To repeat a point I have made before, I am talking about good writing here. The content of a book doesn’t concern me – from the biography of a vacuous celebrity to a complex philosophical argument; from the latest western or hospital romance to high literature (via any and all genres, sub-genres, and anti-genres) – we should have all those. But there is no reason on earth why any one of those should get into print if it is badly written.

Dull books are borderline. Some people like to plod through a story. But writers who are semi-literate, whose bad writing screams a constant distraction from the story, who break all the rules agents and editors exhort us to keep because they do not know what those rules are, who re-write their favourite author’s work – they should not be getting into print. But they are.

Why? Why is this? Where did it all start to go so wrong? At what point did the commercial drive, the desire to line the pockets of shareholders, take over so completely that any old product would do as long as makes a big enough return on the investment. And why can this not be done by producing quality books by hard working authors. Sure, we’d all like to live in luxury, lie on our sofas and dictate a novel a week to our secretary – take the other eleven months of the year off. In reality, writers would be happy to earn a decent living for their hard work and not get kicked in the teeth on a regular basis by stories like this that demonstrate their livelihood is in the hands of idiots.

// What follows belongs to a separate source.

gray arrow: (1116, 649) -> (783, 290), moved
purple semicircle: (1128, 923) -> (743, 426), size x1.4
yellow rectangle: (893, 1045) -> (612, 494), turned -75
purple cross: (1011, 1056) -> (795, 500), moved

* I have never believed in a Golden Age of publishing. It has never been perfect. But it sure has been better.
** I’m not picking on these particular celebrities (before anyone accuses me of being sexist, racist, or a music lover).

11 comments:

Amanda said...

Very well said, Graeme! You have a great way with words.

Annie

Graeme K Talboys said...

Thanks. I enjoy a good rant.

Zinnia Cyclamen said...

Hahaha the music lover punchline left me cackling, thank you!

Flowerpot said...

nothing like a good rant! Gets it out of the system...

Dave Tex said...

While the publishers are at fault for publishing these terrible celebrity books, the consumers are even more to blame for creating such a market for it.

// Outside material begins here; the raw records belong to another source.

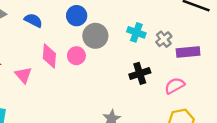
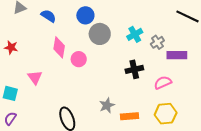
cyan cross: (136, 32) -> (135, 34), turned 35
pink circle: (76, 56) -> (79, 59), moved
pink triangle: (23, 75) -> (35, 77), moved

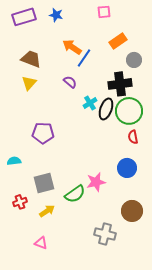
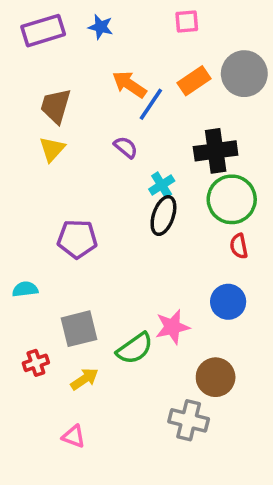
orange rectangle: (118, 41) -> (194, 81), moved
brown trapezoid: (31, 59) -> (56, 106), turned -95
gray circle: (134, 60) -> (244, 74), moved, size x1.6
black ellipse: (106, 109) -> (163, 216), moved
brown circle: (132, 211) -> (216, 377), moved

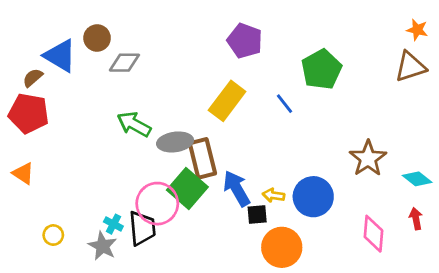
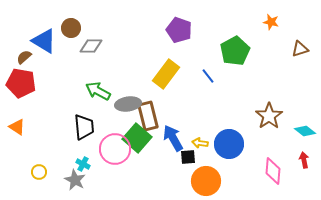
orange star: (417, 30) -> (271, 22), moved
brown triangle: (410, 67) -> (300, 49), size x0.7
black trapezoid: (142, 228) -> (84, 127), moved

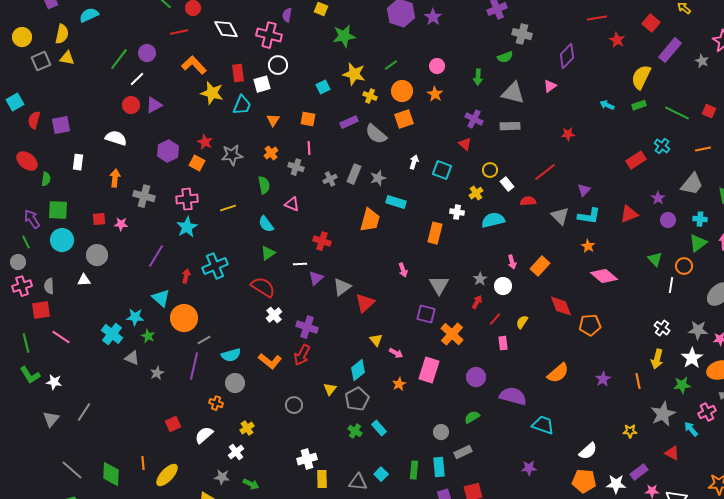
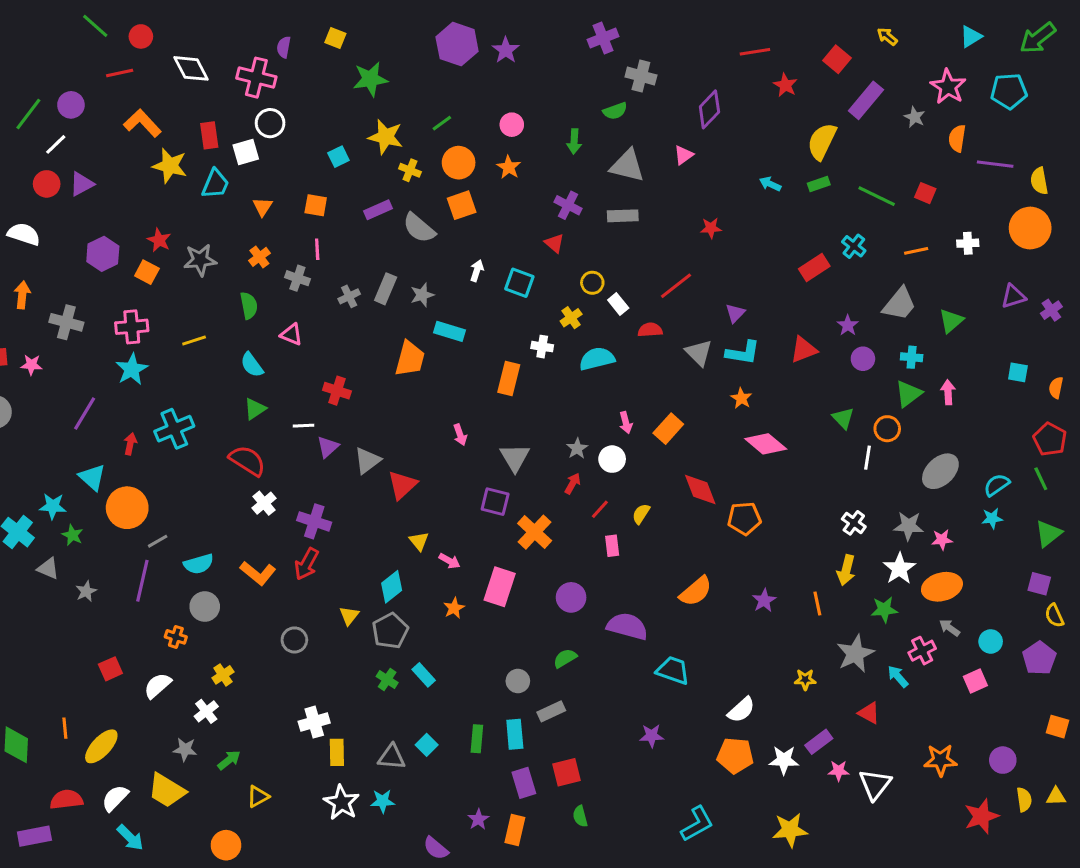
green arrow: (251, 484) -> (229, 760), turned -63

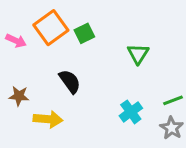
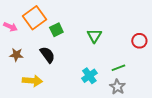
green square: (84, 33) -> (56, 30), moved
brown star: (19, 96) -> (16, 55), moved

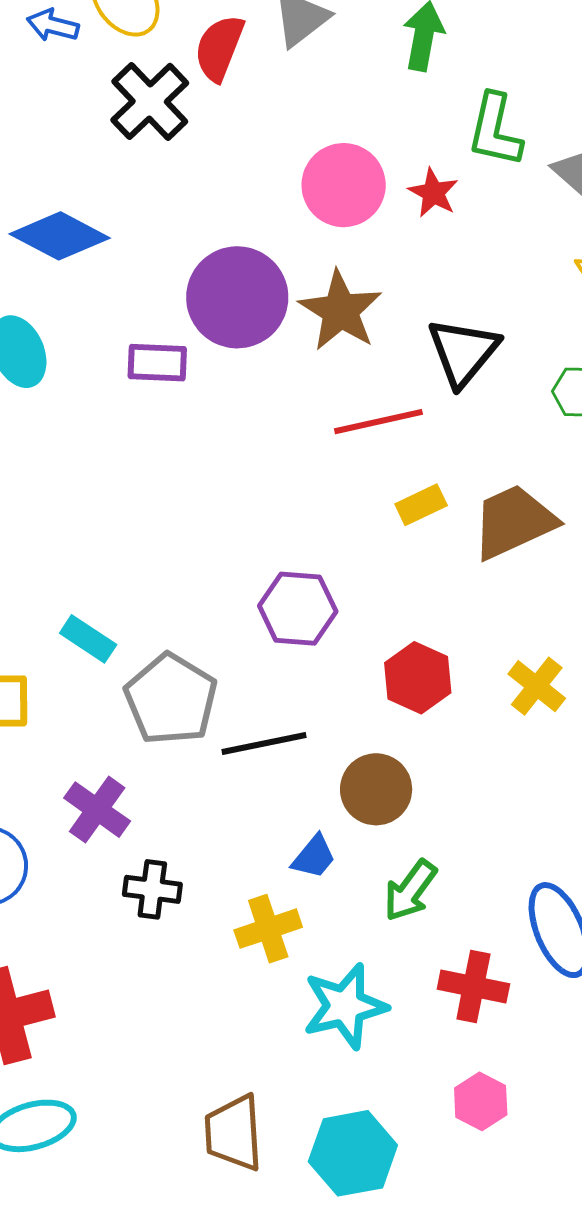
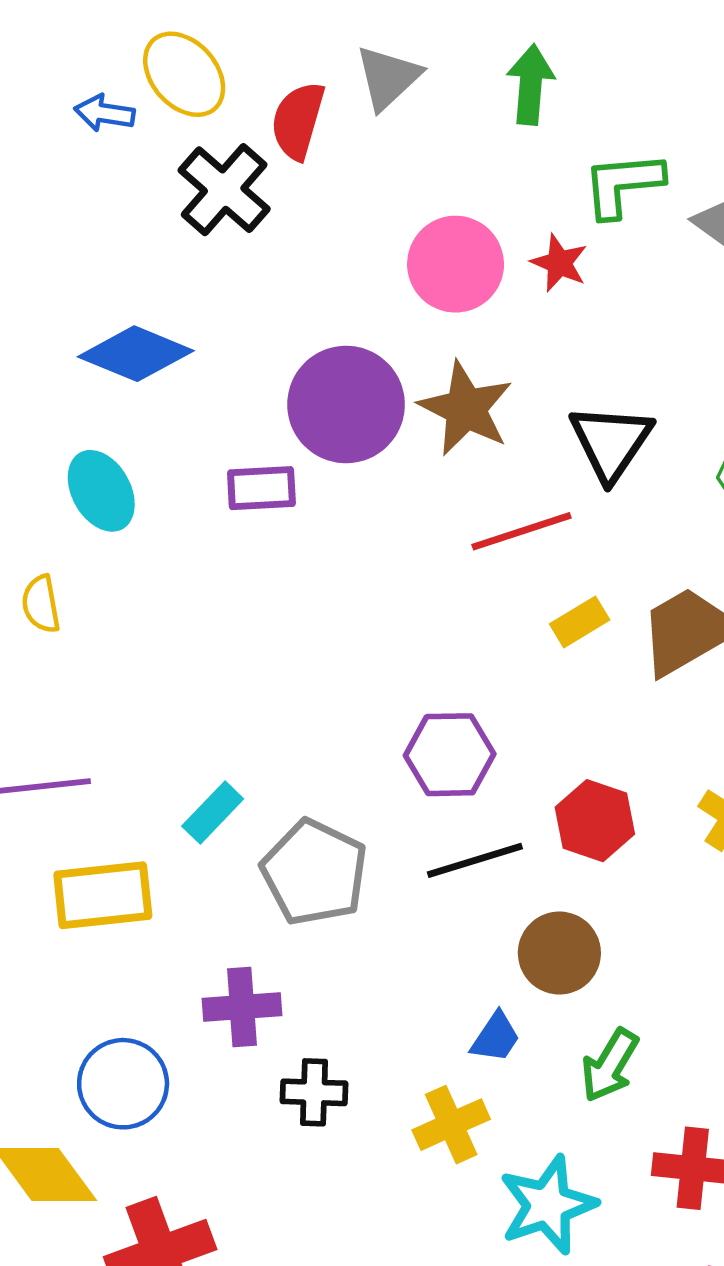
green L-shape: (495, 130) -> (623, 184), turned 78
cyan rectangle: (88, 639) -> (213, 812), turned -74
black line: (264, 743) -> (475, 860), moved
purple cross: (97, 810) -> (242, 1007), turned -34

If idiocy sells, keep producing it. It's unfortunate that this isn't isolated to just TV and movies anymore.

This is yet another symptom of living in this dumb world.

Cheers.
www.therookiewriter.com

BT said...

Dave tex hit the nail on the head. While so called 'celebrities' are valued so highly by the public, the situation will never change. It's pathetic.

An enjoyable rant, Graeme.
Gina (sort of mother in law to Rachel Leatherdyke)!!

Graeme K Talboys said...

I agree there is a huge appetite for 'celebrity' at the moment, but I sometimes wonder if that is not simply because there is little else on offer in the way of entertainment.

Chicken or egg, I suppose.

Papoosue said...

lack of entertainment and general lack of contentment with life methinks. Still enjoying your blog, Graeme :-)

Dave Tex said...

I think there is a plenty of entertainment out there, but it's a matter of taking that extra minute to find it.

Whether it be music, magazines, movies, or what have you, people seem to take the most available option. They take whatever is put directly in front of them. Which is often ... wait for it ... crap.

Once you take that extra minute to find something it's only a matter of time before you find a network of entertainment better suited to you.

People like things because they think other people like them. Marketing is the key. If it weren't, would people really give a rat's ass about Paris Hilton?

www.therookiewriter.com

Milla said...

Hi, Graeme, you are so on the money. This sentence says it all: "Those same agents and publishers ignore their own advice and buy up dreck and drool over celebrity deals so they can shift vast amounts of their garbage at Christmas." I came here via Lane's and like what I see.

Graeme K Talboys said...

Thanks, folks, for your responses. I suspect it is an issue to which I will return.